Jouanno soutient Belkacemi dans le dossier des quotas

Chantal Jouanno a exprimé un soutien implicite jeudi à Mohamed Belkacemi, un officiel de la Fédération française de football (FFF) à l'origine de révélations sur un projet de quotas discriminatoires. La ministre des Sports a déclaré sur Europe 1 qu'il ava - -
PARIS (Reuters) - La ministre des Sports Chantal Jouanno a exprimé un soutien implicite jeudi à Mohamed Belkacemi, un officiel de la Fédération française de football (FFF) à l'origine de révélations sur un projet de quotas discriminatoires.

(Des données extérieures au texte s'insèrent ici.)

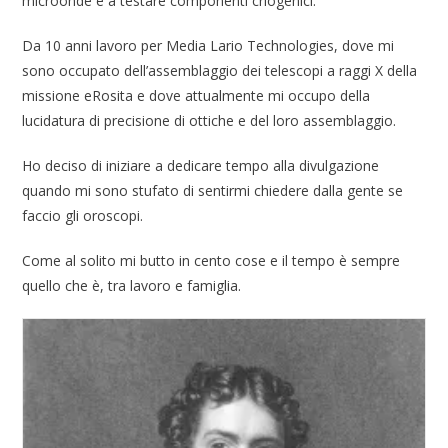
microonde e a testare componenti criogenici.
Da 10 anni lavoro per Media Lario Technologies, dove mi
sono occupato dell’assemblaggio dei telescopi a raggi X della
missione eRosita e dove attualmente mi occupo della
lucidatura di precisione di ottiche e del loro assemblaggio.
Ho deciso di iniziare a dedicare tempo alla divulgazione
quando mi sono stufato di sentirmi chiedere dalla gente se
faccio gli oroscopi.
Come al solito mi butto in cento cose e il tempo è sempre
quello che è, tra lavoro e famiglia.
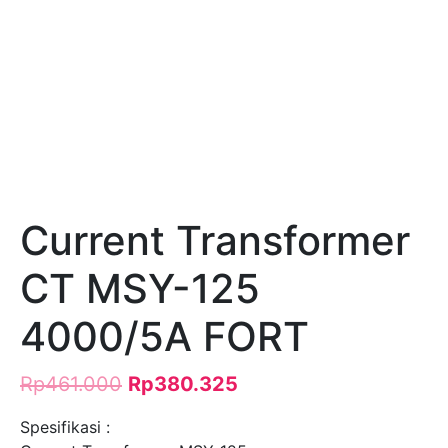
Current Transformer
CT MSY-125
4000/5A FORT
Rp
461.000
Rp
380.325
Spesifikasi :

La divulgation par Mediapart de propos tenus par plusieurs responsables, dont le sélectionneur Laurent Blanc, lors d'une réunion en novembre dernier, a provoqué deux enquêtes et une tempête dans le monde du football.
Mohamed Belkacemi a dit avoir enregistré la réunion en question, pour attester de la récurrence d'une idéologie à ses yeux problématique, mais nie avoir remis l'enregistrement à Mediapart.
Il l'a remis à la FFF dès le 9 novembre, dit-il, sans citer de noms, laissant ainsi entendre que le problème était connu mais caché. La FFF envisage maintenant de l'évincer.
Chantal Jouanno a dit sur Europe 1 qu'il avait a priori fait son devoir. "Une personne qui constate les discriminations a l'obligation de saisir son supérieur hiérarchique", a-t-elle rappelé.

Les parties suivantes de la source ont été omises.